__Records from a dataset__
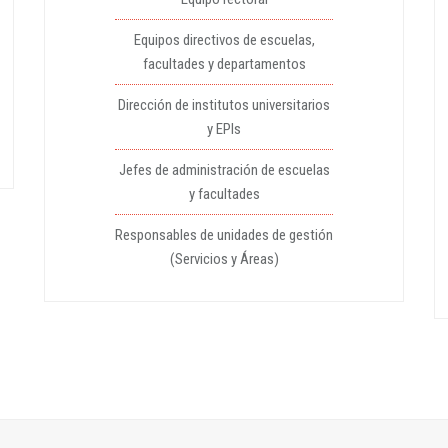
Equipos directivos de escuelas,
facultades y departamentos
Dirección de institutos universitarios
y EPIs
Jefes de administración de escuelas
y facultades
Responsables de unidades de gestión
(Servicios y Áreas)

__Task to complete__
An exact reproduction of every record above is required, with no pictures included.

__Task response__
Equipos directivos de escuelas,
facultades y departamentos
Dirección de institutos universitarios
y EPIs
Jefes de administración de escuelas
y facultades
Responsables de unidades de gestión
(Servicios y Áreas)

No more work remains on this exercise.